Microsoft released a security advisory in response to a potential exploit, known as DLL preloading or binary planting, which has been found to impact hundreds of third-party Windows applications–possibly including software developed by Microsoft itself. Unfortunately, this isn’t a simple Windows vulnerability that Microsoft can fix with its next patch release, so it’s important that you understand the flaw and what is at risk, as well as what you can do to protect your systems.
Microsoft senior security response communications manager Christopher Budd explained in a Microsoft Security Response Center blog post “This is different from other Microsoft Security Advisories because it’s not talking about specific vulnerabilities in Microsoft products. Rather, this is our official guidance in response to security research that has outlined a new, remote vector for a well-known class of vulnerabilities, known as DLL preloading or “binary planting” attacks.”
What is Binary Planting?
According to a post on the Microsoft Security and Defense Research blog, “When an application loads a DLL without specifying a fully qualified path name, Windows will attempt to locate the DLL by searching a defined set of directories…For the sake of this issue, its sufficient to say that if an attacker can cause an application to LoadLibrary() while the application’s current directory is set to an attacker-controlled directory, the application will run the attacker’s code.”
How Big is the Problem?
While Microsoft acknowledges that it is investigating internal software code to determine if Microsoft products are impacted as well, some researchers feel Microsoft is downplaying the possibility. Andrew Storms, director of security operations for nCircle, noted “The big question of the day doesn’t concern third party application developers that didn’t follow Microsoft’s programming advice and so are vulnerable to this category of attack. The big question is: which of Microsoft’s own products are vulnerable?”

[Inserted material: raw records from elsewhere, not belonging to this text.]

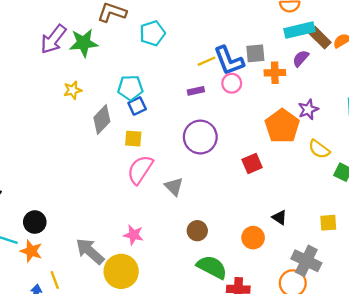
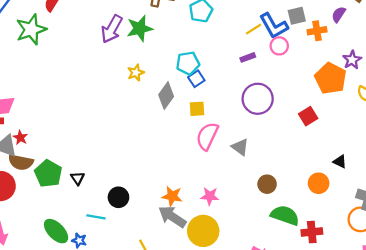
orange star: (31, 251) -> (172, 196), moved

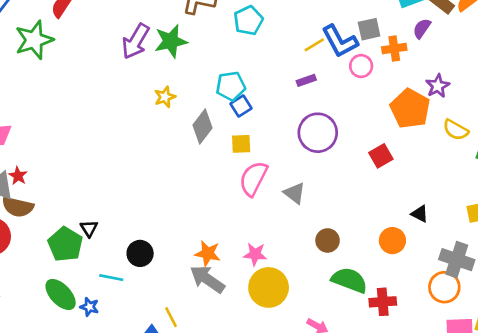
pink circle: (279, 46) -> (361, 66), moved
green pentagon: (48, 174) -> (65, 244), moved
yellow circle: (203, 231) -> (269, 287), moved

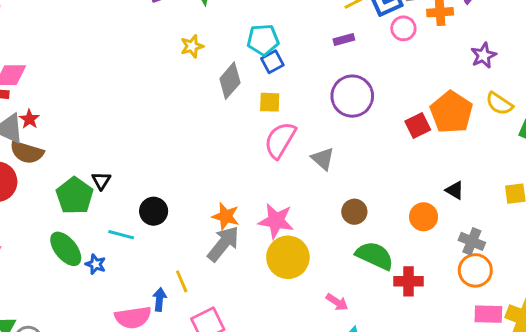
orange pentagon: (410, 109) -> (451, 112), moved
pink star: (255, 254) -> (276, 221), size x1.4
gray cross: (457, 260) -> (472, 241), moved, size x0.7
gray arrow: (207, 279) -> (223, 244), turned 90

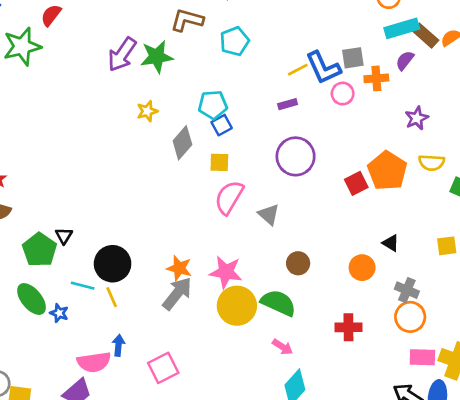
yellow semicircle: (499, 104) -> (432, 163), turned -30
black circle: (154, 211) -> (113, 264), size x1.4
green semicircle: (375, 256) -> (278, 303), moved
yellow line: (182, 281) -> (112, 297), moved

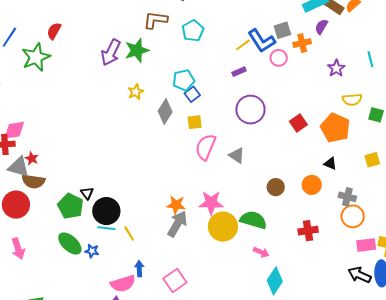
orange pentagon: (387, 171) -> (335, 128), moved
brown circle: (298, 263) -> (276, 187), moved
black circle: (113, 264) -> (106, 211), moved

One security firm has issued the blunt warning “we can safely say that all Windows users can at this moment be attacked via at least one remote binary planting vulnerability.”
How Can This Flaw be Exploited?
If an attacker lures a user to open a remote file using a vulnerable program (one that does not load external libraries securely), the file may attempt to load one of its libraries from the remote location. If a specially crafted malicious library is loaded from the remote location, it may allow the attacker to execute malicious code on the remote compromised PC.
Network file systems such as WebDAV and SMB offer remote attack vectors that an attacker can use to provide malicious files and attempt to exploit this flaw. A successful attack would grant access on the vulnerable system to the attacker with the same user rights as the currently logged-on user. If the logged-on user has administrative privileges, the attacker can install other malicious software, change or delete data, and have carte blanche on the compromised machine.
How Can These Attacks Be Prevented?
Microsoft can’t simply patch the vulnerability, but it did develop a tool that IT admins can use to control external library loading behavior and mitigate the threat. The tool allows IT admins to set two registry keys to modify how Windows responds to potential binary planting attacks. One registry key sets behavior on a system-wide basis, and the other registry key controls library loading behavior on a per-application basis.
nCircle’s Storms offered stronger guidance for mitigating remote attacks. “At this point, the best mitigation advice we have is to block SMB at the perimeter and disable web client service.”
Given the nature of the flaw, and the vast number of software developers involved, it doesn’t seem like there will be any overnight fix, or magic patch to address this issue. IT admins need to assess the risk posed by binary planting, and apply appropriate controls to prevent attack.